> **Directions for this task**: Where the word "Finition" appears in a line below, copy the whole line.

> **Material to process**:
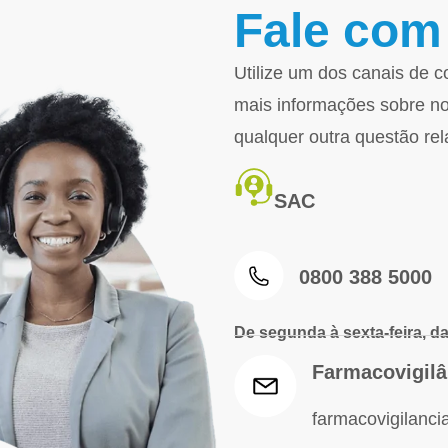
Fale com
Utilize um dos canais de 
mais informações sobre n
qualquer outra questão re
SAC
0800 388 5000
De segunda à sexta-feira, d
Farmacovigilâ
farmacovigilanc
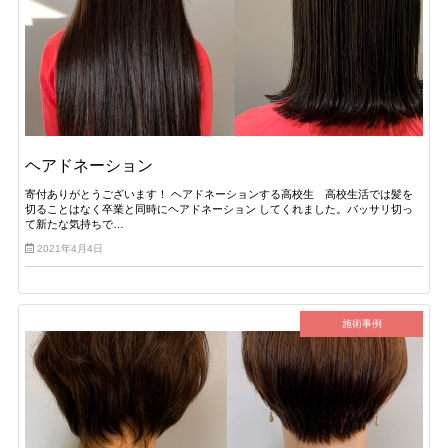
ヘアドネーション
寄付ありがとうございます！ ヘアドネーションする高校生 高校生活では髪を
切ることはなく卒業と同時にヘアドネーション してくれました。バッサリ切っ
て新たな気持ちで…
2021年4月4日
施術事例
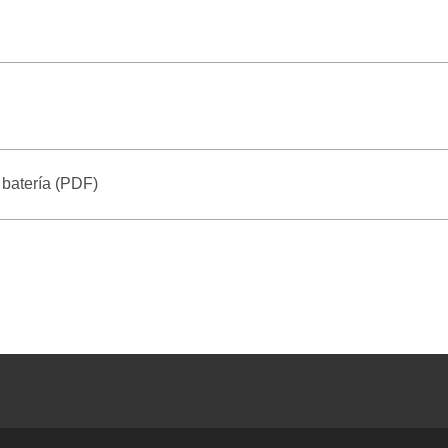
 batería (PDF)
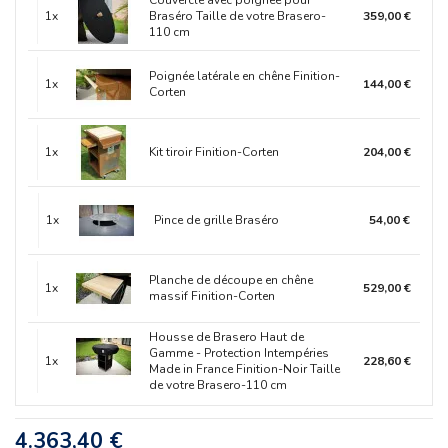
Couvercle avec poignée pour
1x
Braséro Taille de votre Brasero-
359,00 €
110 cm
Poignée latérale en chêne Finition-
1x
144,00 €
Corten
1x
Kit tiroir Finition-Corten
204,00 €
1x
Pince de grille Braséro
54,00 €
Planche de découpe en chêne
1x
529,00 €
massif Finition-Corten
Housse de Brasero Haut de
Gamme - Protection Intempéries
1x
228,60 €
Made in France Finition-Noir Taille
de votre Brasero-110 cm
4.363,40 €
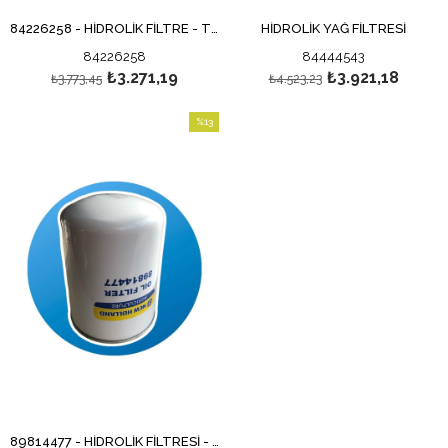
84226258 - HİDROLİK FİLTRE - TORK FİLTRESİ - ORİJİNAL
HİDROLİK YAĞ FİLTRESİ
84226258
84444543
₺3.271,19
₺3.921,18
₺3.773,45
₺4.523,23
%13
İndirim
%13İndirim
89814477 - HİDROLİK FİLTRESİ - HİDROLİK KAZAN FİLTRESİ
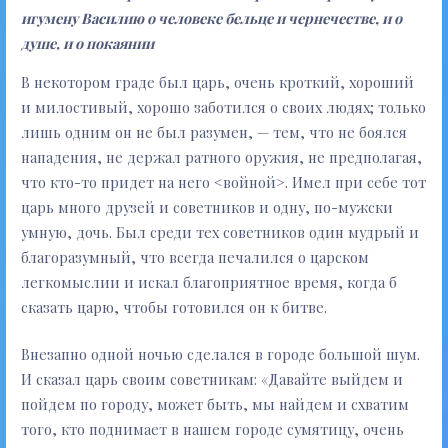
игумену Василию о человеке бельце и чернечестве, и о
душе, и о покаянии
В некотором граде был царь, очень кроткий, хороший
и милостивый, хорошо заботился о своих людях; только
лишь одним он не был разумен, — тем, что не боялся
нападения, не держал ратного оружия, не предполагая,
что кто-то придет на него <войной>. Имел при себе тот
царь много друзей и советников и одну, по-мужски
умную, дочь. Был среди тех советников один мудрый и
благоразумный, что всегда печалился о царском
легкомыслии и искал благоприятное время, когда б
сказать царю, чтобы готовился он к битве.
Внезапно одной ночью сделался в городе большой шум.
И сказал царь своим советникам: «Давайте выйдем и
пойдем по городу, может быть, мы найдем и схватим
того, кто поднимает в нашем городе сумятицу, очень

> **Answer space**:
Poignée latérale en chêne Finition-
Kit tiroir Finition-Corten
massif Finition-Corten
Made in France Finition-Noir Taille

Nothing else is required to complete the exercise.